Paul Waldman notes that at this point in the Obama presidency, Republicans aren't even pretending that the office of President of the United States of America even matters anymore. Some 47 GOP Senators signed on to a letter directly to Iran's leadership, threatening to undermine any nuclear deal, and to tell the world that Barack Obama no longer determines foreign policy in the US, but the GOP-controlled Senate.

It’s one thing to criticize the administration’s actions, or try to impede them through the legislative process. But to directly communicate with a foreign power in order to undermine ongoing negotiations? That is appalling. And just imagine what those same Republicans would have said if Democratic senators had tried such a thing when George W. Bush was president.

The only direct precedent I can think of for this occurred in 1968, when as a presidential candidate Richard Nixon secretly communicated with the government of South Vietnam in an attempt to scuttle peace negotiations the Johnson administration was engaged in. It worked: those negotiations failed, and the war dragged on for another seven years. Many people are convinced that what Nixon did was an act of treason; at the very least it was a clear violation of the Logan Act, which prohibits American citizens from communicating with foreign governments to conduct their own foreign policy. 
This move by Republicans is not quite at that level. As Dan Drezner wrote, “I don’t think an open letter from members of the legislative branch quite rises to Logan Act violations, but if there’s ever a trolling amendment to the Logan Act, this would qualify,” and at least it’s out in the open. But it makes clear that they believe that when they disagree with an administration policy, they can act as though Barack Obama isn’t even the president of the United States. 
And it isn’t just in foreign affairs. In an op-ed last week in the Lexington Herald-Leader, Mitch McConnell urged states to refuse to comply with proposed rules on greenhouse gas emissions from the Environmental Protection Agency. Never mind that agency regulations like these have the force of law, and the Supreme Court has upheld the EPA’s responsibility under the Clean Air Act to regulate carbon emissions — if you don’t like the law, just act as though it doesn’t apply to you. “I can’t recall a majority leader calling on states to disobey the law,” said Barbara Boxer, the ranking Democrat on the Senate Environment and Public Works Committee, “and I’ve been here almost 24 years.” 

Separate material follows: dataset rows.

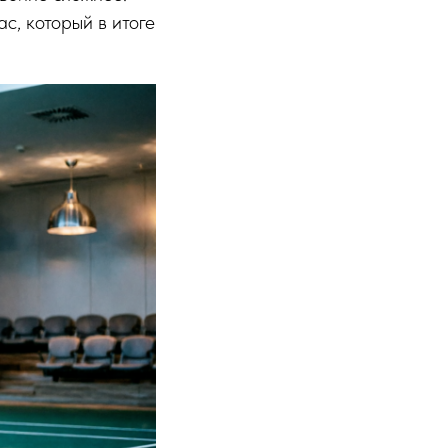
ас, который в итоге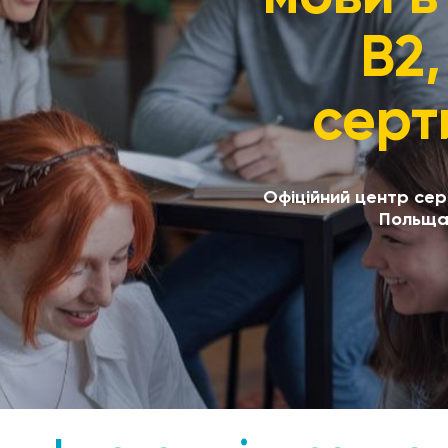
В2
серт
Офіційний центр серт
Польща.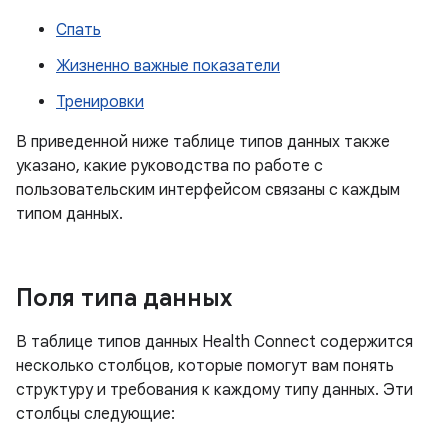
Спать
Жизненно важные показатели
Тренировки
В приведенной ниже таблице типов данных также
указано, какие руководства по работе с
пользовательским интерфейсом связаны с каждым
типом данных.
Поля типа данных
В таблице типов данных Health Connect содержится
несколько столбцов, которые помогут вам понять
структуру и требования к каждому типу данных. Эти
столбцы следующие: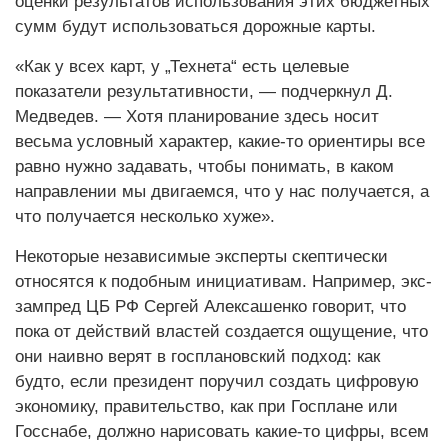
оценки результатов использования этих бюджетных
сумм будут использоваться дорожные карты.
«Как у всех карт, у „Технета“ есть целевые
показатели результативности, — подчеркнул Д.
Медведев. — Хотя планирование здесь носит
весьма условный характер, какие-то ориентиры все
равно нужно задавать, чтобы понимать, в каком
направлении мы двигаемся, что у нас получается, а
что получается несколько хуже».
Некоторые независимые эксперты скептически
относятся к подобным инициативам. Например, экс-
зампред ЦБ РФ Сергей Алексашенко говорит, что
пока от действий властей создается ощущение, что
они наивно верят в госплановский подход: как
будто, если президент поручил создать цифровую
экономику, правительство, как при Госплане или
Госснабе, должно нарисовать какие-то цифры, всем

At this point the massive (and generally racist) disrespect for the President has become direct disrespect for the office itself.  Republicans have decided, probably correctly, that there's no price that the American people will make them pay when it comes to treating President Obama like he's invisible, irrelevant, and unnecessary to the country.

After all, we rewarded these fools with the Senate when two-thirds of us decided that voting was no longer necessary last November.  Why shouldn't Republicans act like Obama doesn't matter? He certainly doesn't matter to the 85% plus of Americans that either stayed home or voted for the Republicans in 2014.

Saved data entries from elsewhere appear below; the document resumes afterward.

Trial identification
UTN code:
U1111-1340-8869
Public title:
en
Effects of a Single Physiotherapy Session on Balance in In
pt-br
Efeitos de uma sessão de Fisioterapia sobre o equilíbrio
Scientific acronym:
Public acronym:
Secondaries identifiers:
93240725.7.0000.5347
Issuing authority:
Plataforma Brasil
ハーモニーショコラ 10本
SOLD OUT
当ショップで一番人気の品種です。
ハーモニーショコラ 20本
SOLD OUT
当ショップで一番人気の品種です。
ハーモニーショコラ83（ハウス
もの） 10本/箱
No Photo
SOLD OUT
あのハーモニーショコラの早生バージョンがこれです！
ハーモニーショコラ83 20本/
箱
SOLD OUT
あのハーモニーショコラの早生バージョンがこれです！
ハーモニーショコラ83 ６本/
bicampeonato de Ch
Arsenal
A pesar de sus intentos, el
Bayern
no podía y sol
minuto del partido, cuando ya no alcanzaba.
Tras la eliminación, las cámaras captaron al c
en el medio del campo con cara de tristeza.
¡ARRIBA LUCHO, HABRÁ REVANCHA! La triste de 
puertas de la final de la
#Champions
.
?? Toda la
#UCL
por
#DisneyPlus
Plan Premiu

Meanwhile, the White House isn't standing idly by.

Josh Earnest, the White House press secretary, said the senators were trying to “essentially throw sand in the gears here” in a way that went beyond the role envisioned for Congress in foreign policy by the authors of the Constitution. He said the White House wanted to send a “forceful” rebuttal to the letter because it seemed intent on torpedoing the talks.

“Writing a letter like this that appeals to the hard-liners in Iran is frankly just the latest in a strategy, a partisan strategy, to undermine the president’s ability to conduct foreign policy and advance our national interests around the world,” Mr. Earnest said. He linked it to the decision by Speaker John A. Boehner to invite Prime Minister Benjamin Netanyahu of Israel without consulting the White House to denounce a possible Iran deal in a speech to Congress last week.

But again, until voters decide to punish this awful behavior, it will continue.